- [TASK]: Please retype the listing exactly as it appears, skipping each picture.

- [DATA SUPPLIED]:
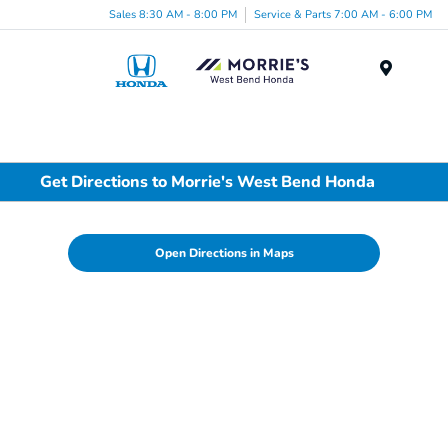
Sales 8:30 AM - 8:00 PM
Service & Parts 7:00 AM - 6:00 PM
Menu
Get Directions to Morrie's West Bend Honda
Open Directions in Maps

- [WRITTEN SOLUTION]:
Sales 8:30 AM - 8:00 PM
Service & Parts 7:00 AM - 6:00 PM
Menu
Get Directions to Morrie's West Bend Honda
Open Directions in Maps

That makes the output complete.